Spatio-Temporal Analysis of Surface Urban Heat Island and Canopy Layer Heat Island in Beijing

• Published in: Applied sciences Vol. 14; no. 12; p. 5034
• Main Authors: Yuan, Debao, Zhang, Liuya, Fan, Yuqing, Sun, Wenbin, Fan, Deqin, Zhao, Xurui
• Format: Journal Article
• Language: English
• Published: Basel MDPI AG 01.06.2024
• Subjects: canopy layer heat island; Economic development; Gaussian volume model; Remote sensing; Suburban areas; Summer; surface urban heat island; Urban climatology; Urban development; Urban health; urban heat island effect; Urban heat islands; Vegetation; Winter; Beijing China; China
• ISSN: 2076-3417; 2076-3417
• DOI: 10.3390/app14125034

Studying urban heat islands holds significance for the sustainable development of cities. This comprehensive study analyzed the temporal characteristics of a Surface Urban Heat Island and Canopy Layer Heat Island by employing Moderate-Resolution Imaging Spectroradiometer image data spanning from 2003 to 2020 over Beijing, China. Leveraging the Gaussian capacity model, the geometrical characteristics of the Surface Urban Heat Island and Canopy Layer Heat Island, such as intensity, center, direction, and range, were examined among three different timescales of day, month, and year. Results indicate that the intensities of the Surface Urban Heat Island and Canopy Layer Heat Island tend to have bigger seasonal variations during winter nights and summer daytime. In addition, at night the centers of Surface Urban Heat Island and Canopy Layer Heat Island are mainly concentrated in the range of 116.3°~116.4° E in longitude and 39.90°~39.95° N in latitude, while during the daytime they are more scattered, mainly in the range of 116.2°~116.5° E in longitude and 39.7°~40.0° N in latitude. In the hot season, the center of the heat island moves east to north, while in the cold season it moves west to south.

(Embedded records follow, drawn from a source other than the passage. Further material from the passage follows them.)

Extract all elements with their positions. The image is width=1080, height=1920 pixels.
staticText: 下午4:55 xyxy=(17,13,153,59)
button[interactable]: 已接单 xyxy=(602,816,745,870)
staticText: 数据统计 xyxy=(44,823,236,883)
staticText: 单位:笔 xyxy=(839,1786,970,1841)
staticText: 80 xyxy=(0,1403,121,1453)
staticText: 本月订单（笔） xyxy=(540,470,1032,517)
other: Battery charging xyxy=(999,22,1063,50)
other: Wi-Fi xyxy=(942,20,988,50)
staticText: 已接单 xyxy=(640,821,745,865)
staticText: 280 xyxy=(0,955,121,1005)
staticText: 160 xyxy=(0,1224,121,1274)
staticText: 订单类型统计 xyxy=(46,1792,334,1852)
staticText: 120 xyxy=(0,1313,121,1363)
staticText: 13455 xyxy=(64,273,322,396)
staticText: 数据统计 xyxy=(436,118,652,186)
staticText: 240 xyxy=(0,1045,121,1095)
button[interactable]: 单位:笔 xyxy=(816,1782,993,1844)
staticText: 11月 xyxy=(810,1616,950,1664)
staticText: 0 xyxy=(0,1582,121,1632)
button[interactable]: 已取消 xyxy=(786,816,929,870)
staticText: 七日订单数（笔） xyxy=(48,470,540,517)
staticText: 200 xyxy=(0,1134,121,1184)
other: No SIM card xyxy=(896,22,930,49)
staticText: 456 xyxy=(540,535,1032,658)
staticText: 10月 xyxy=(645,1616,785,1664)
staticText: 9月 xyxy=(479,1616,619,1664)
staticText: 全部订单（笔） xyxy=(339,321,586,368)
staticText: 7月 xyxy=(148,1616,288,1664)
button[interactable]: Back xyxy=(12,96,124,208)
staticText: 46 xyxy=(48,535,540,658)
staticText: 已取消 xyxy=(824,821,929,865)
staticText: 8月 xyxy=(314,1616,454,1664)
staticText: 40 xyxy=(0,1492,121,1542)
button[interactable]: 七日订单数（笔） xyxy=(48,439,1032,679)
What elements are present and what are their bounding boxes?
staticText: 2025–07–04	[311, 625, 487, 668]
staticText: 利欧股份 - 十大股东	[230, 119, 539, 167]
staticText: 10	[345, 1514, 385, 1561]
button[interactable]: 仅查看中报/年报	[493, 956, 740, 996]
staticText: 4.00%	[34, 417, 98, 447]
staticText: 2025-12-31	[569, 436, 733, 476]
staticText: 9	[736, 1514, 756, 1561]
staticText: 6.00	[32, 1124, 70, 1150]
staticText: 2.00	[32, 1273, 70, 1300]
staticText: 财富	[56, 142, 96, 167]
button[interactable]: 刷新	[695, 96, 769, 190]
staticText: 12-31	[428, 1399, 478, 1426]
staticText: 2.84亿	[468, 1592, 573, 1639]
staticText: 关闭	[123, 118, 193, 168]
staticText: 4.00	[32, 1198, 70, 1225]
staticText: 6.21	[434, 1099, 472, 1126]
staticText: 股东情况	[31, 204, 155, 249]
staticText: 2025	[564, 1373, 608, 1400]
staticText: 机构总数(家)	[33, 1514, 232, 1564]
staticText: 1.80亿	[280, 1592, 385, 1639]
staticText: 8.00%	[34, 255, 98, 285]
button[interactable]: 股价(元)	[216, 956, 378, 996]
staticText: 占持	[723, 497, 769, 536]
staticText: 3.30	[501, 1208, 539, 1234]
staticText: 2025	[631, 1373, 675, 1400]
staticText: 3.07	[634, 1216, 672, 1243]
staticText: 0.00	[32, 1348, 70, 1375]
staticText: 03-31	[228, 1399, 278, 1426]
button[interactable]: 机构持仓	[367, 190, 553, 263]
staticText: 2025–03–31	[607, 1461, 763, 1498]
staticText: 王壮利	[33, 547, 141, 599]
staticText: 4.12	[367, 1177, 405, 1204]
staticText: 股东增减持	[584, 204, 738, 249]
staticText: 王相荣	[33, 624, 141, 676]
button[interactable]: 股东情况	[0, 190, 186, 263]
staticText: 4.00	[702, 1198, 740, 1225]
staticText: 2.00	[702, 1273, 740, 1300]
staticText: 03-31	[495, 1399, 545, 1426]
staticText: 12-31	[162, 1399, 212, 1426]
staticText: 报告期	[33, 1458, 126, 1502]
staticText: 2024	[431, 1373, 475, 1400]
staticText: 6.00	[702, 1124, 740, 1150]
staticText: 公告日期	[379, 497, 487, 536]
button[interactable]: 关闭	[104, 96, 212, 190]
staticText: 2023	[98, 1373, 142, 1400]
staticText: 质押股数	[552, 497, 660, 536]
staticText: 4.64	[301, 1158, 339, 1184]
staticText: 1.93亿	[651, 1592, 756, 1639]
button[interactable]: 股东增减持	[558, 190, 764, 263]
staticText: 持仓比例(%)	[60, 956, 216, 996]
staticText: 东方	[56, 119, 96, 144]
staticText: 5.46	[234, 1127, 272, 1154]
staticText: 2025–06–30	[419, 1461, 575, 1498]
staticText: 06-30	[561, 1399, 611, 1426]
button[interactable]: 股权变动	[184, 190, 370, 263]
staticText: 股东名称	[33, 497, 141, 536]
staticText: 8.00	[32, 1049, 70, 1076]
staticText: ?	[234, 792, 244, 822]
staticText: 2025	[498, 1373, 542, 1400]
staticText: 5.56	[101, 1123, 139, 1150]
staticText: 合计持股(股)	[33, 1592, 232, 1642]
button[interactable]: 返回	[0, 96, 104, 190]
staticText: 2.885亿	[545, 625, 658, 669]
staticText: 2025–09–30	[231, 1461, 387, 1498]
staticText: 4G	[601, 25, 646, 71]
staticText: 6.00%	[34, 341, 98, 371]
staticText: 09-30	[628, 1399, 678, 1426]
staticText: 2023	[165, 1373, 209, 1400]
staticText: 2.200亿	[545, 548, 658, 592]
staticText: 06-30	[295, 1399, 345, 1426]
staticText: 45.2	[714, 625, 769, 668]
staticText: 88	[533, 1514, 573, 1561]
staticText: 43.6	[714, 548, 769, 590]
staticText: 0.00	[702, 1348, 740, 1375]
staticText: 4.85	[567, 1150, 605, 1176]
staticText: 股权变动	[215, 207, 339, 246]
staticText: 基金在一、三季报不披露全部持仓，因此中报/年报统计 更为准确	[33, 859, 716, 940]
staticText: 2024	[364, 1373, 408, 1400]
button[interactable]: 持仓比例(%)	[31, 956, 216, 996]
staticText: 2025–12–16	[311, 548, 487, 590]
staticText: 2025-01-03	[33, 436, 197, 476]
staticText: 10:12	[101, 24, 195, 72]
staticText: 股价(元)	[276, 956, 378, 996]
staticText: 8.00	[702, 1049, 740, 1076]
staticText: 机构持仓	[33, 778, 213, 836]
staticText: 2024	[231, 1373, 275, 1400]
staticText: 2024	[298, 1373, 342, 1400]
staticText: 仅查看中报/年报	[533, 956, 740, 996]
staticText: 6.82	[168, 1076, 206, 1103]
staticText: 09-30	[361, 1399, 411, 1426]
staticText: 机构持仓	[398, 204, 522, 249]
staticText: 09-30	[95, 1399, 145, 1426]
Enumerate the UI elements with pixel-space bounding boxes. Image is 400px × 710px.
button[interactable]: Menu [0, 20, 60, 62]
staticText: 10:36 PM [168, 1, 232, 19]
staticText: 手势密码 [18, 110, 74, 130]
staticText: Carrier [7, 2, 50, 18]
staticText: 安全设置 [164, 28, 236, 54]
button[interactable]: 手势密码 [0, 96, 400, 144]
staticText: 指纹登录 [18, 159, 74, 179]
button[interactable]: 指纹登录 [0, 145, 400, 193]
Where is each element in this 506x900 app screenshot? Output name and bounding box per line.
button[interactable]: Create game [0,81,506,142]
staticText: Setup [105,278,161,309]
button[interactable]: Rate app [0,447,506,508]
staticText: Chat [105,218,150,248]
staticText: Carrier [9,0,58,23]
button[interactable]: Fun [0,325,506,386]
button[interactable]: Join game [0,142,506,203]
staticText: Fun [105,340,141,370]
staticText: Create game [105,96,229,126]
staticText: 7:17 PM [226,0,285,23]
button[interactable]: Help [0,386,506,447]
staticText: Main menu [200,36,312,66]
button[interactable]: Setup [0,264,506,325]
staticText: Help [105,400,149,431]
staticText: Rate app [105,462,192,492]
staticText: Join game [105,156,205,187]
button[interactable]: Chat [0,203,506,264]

Monthly average ellipse areas of Surface Urban Heat Island and Canopy Layer Heat Island vary more during the day than that at night, the maximum daytime differences were 2662 km[sup.2] and 2293 km[sup.2], while the maximum nighttime differences were 484 km[sup.2] and 265 km[sup.2]. Overall, the average area is increasing, with the heat island center moving eastward and deflecting towards the northeast-southwest direction. The expansion of urban areas will continue to influence the movement and extent of heat islands. The study offers insights to inform strategies for mitigating urban heat islands.